• _TASK PROMPT_: Would you print out all of the data exactly and keep the pictures out of it?

• _Stored entries_:
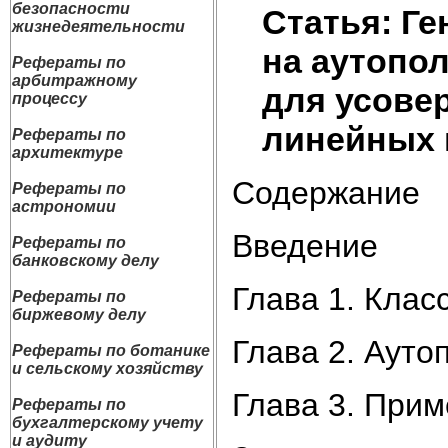
безопасности
Статья: Г
жизнедеятельности
на аутопо
Рефераты по
арбитражному
для усове
процессу
линейных 
Рефераты по
архитектуре
Содержание
Рефераты по
астрономии
Введение
Рефераты по
банковскому делу
Глава 1. Кла
Рефераты по
биржевому делу
Глава 2. Ауто
Рефераты по ботанике
и сельскому хозяйству
Глава 3. Прим
Рефераты по
бухгалтерскому учету
и аудиту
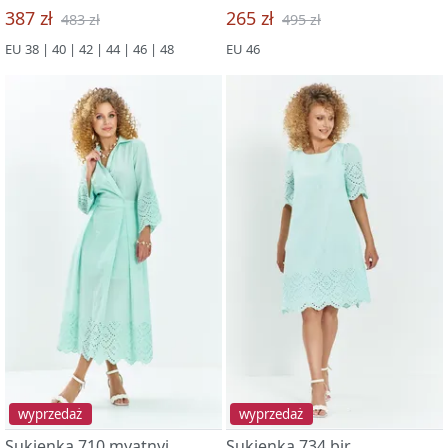
387 zł
265 zł
483 zł
495 zł
EU 38 | 40 | 42 | 44 | 46 | 48
EU 46
wyprzedaż
wyprzedaż
Sukienka 710 myatnyj
Sukienka 734 bir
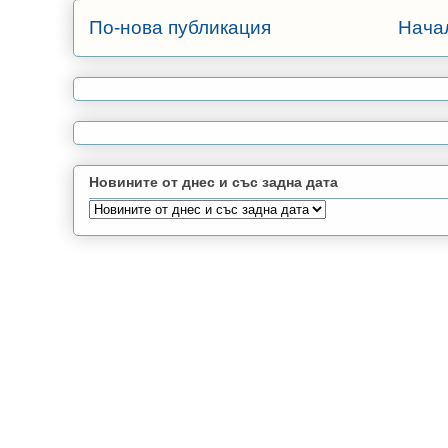
По-нова публикация
Нача
Новините от днес и със задна дата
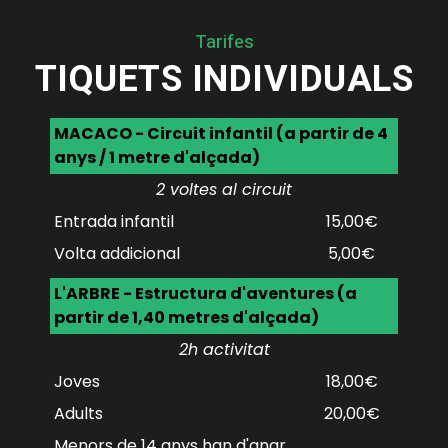
Tarifes
TIQUETS INDIVIDUALS
MACACO - Circuit infantil (a partir de 4
anys / 1 metre d'alçada)
2 voltes al circuit
Entrada infantil
15,00€
Volta addicional
5,00€
L'ARBRE - Estructura d'aventures (a
partir de 1,40 metres d'alçada)
2h activitat
Joves
18,00€
Adults
20,00€
Menors de 14 anys han d'anar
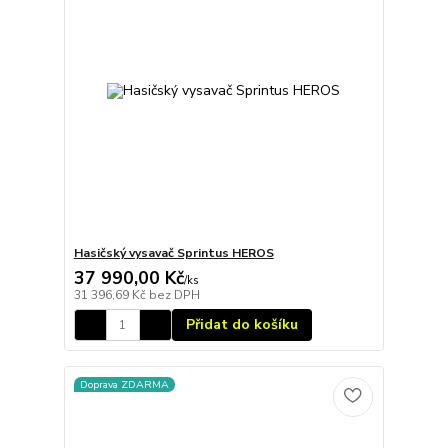
Hasičský vysavač Sprintus HEROS
37 990,00 Kč
/
ks
31 396,69 Kč
bez DPH
Přidat do košíku
Doprava ZDARMA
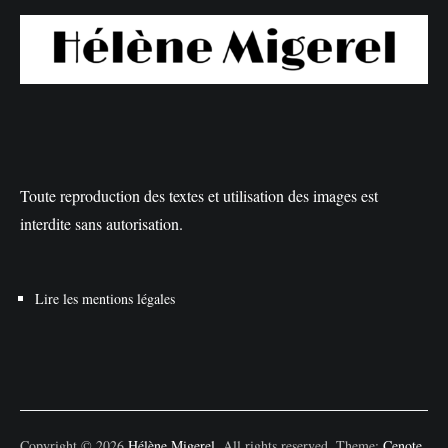
Toute reproduction des textes et utilisation des images est
interdite sans autorisation.
Lire les mentions légales
Copyright © 2026
Hélène Migerel
. All rights reserved. Theme:
Cenote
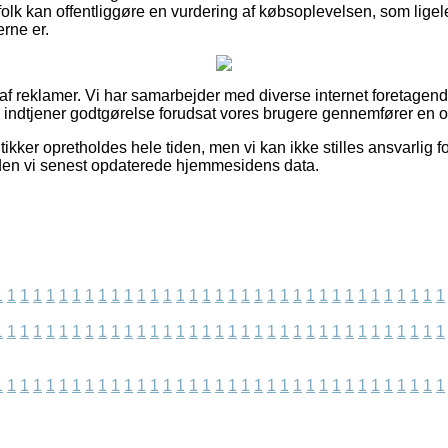
olk kan offentliggøre en vurdering af købsoplevelsen, som ligele
rne er.
 af reklamer. Vi har samarbejder med diverse internet foretagend
og indtjener godtgørelse forudsat vores brugere gennemfører en o
ikker opretholdes hele tiden, men vi kan ikke stilles ansvarlig f
siden vi senest opdaterede hjemmesidens data.
1
1
1
1
1
1
1
1
1
1
1
1
1
1
1
1
1
1
1
1
1
1
1
1
1
1
1
1
1
1
1
1
1
1
1
1
1
1
1
1
1
1
1
1
1
1
1
1
1
1
1
1
1
1
1
1
1
1
1
1
1
1
1
1
1
1
1
1
1
1
1
1
1
1
1
1
1
1
1
1
1
1
1
1
1
1
1
1
1
1
1
1
1
1
1
1
1
1
1
1
1
1
1
1
1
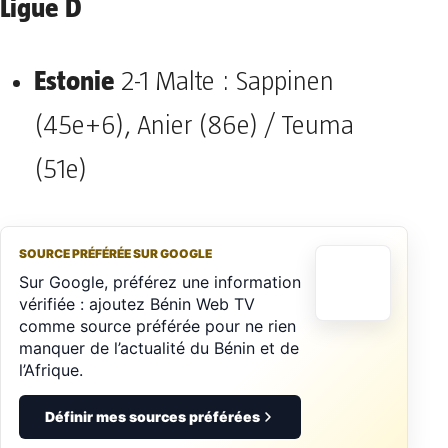
Ligue D
Estonie
2-1 Malte : Sappinen
(45e+6), Anier (86e) / Teuma
(51e)
SOURCE PRÉFÉRÉE SUR GOOGLE
Sur Google, préférez une information
vérifiée : ajoutez Bénin Web TV
comme source préférée pour ne rien
manquer de l’actualité du Bénin et de
l’Afrique.
Définir mes sources préférées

• _FINISHED EXERCISE_:
безопасности
Статья: Г
жизнедеятельности
на аутопо
Рефераты по
арбитражному
для усове
процессу
линейных 
Рефераты по
архитектуре
Содержание
Рефераты по
астрономии
Введение
Рефераты по
банковскому делу
Глава 1. Кла
Рефераты по
биржевому делу
Глава 2. Ауто
Рефераты по ботанике
и сельскому хозяйству
Глава 3. Прим
Рефераты по
бухгалтерскому учету
и аудиту
387 zł
265 zł
483 zł
495 zł
EU 38 | 40 | 42 | 44 | 46 | 48
EU 46
wyprzedaż
wyprzedaż
Sukienka 710 myatnyj
Sukienka 734 bir
По-нова публикация
Нача
Новините от днес и със задна дата
Tarifes
TIQUETS INDIVIDUALS
MACACO - Circuit infantil (a partir de 4
anys / 1 metre d'alçada)
2 voltes al circuit
Entrada infantil
15,00€
Volta addicional
5,00€
L'ARBRE - Estructura d'aventures (a
partir de 1,40 metres d'alçada)
2h activitat
Joves
18,00€
Adults
20,00€
Menors de 14 anys han d'anar
Hasičský vysavač Sprintus HEROS
37 990,00 Kč
/
ks
31 396,69 Kč
bez DPH
Přidat do košíku
Doprava ZDARMA
Toute reproduction des textes et utilisation des images est
interdite sans autorisation.
Lire les mentions légales
Copyright © 2026
Hélène Migerel
. All rights reserved. Theme:
Cenote
olk kan offentliggøre en vurdering af købsoplevelsen, som ligele
rne er.
 af reklamer. Vi har samarbejder med diverse internet foretagend
og indtjener godtgørelse forudsat vores brugere gennemfører en o
ikker opretholdes hele tiden, men vi kan ikke stilles ansvarlig f
siden vi senest opdaterede hjemmesidens data.
1
1
1
1
1
1
1
1
1
1
1
1
1
1
1
1
1
1
1
1
1
1
1
1
1
1
1
1
1
1
1
1
1
1
1
1
1
1
1
1
1
1
1
1
1
1
1
1
1
1
1
1
1
1
1
1
1
1
1
1
1
1
1
1
1
1
1
1
1
1
1
1
1
1
1
1
1
1
1
1
1
1
1
1
1
1
1
1
1
1
1
1
1
1
1
1
1
1
1
1
1
1
1
1
1
Ligue D
Estonie
2-1 Malte : Sappinen
(45e+6), Anier (86e) / Teuma
(51e)
SOURCE PRÉFÉRÉE SUR GOOGLE
Sur Google, préférez une information
vérifiée : ajoutez Bénin Web TV
comme source préférée pour ne rien
manquer de l’actualité du Bénin et de
l’Afrique.
Définir mes sources préférées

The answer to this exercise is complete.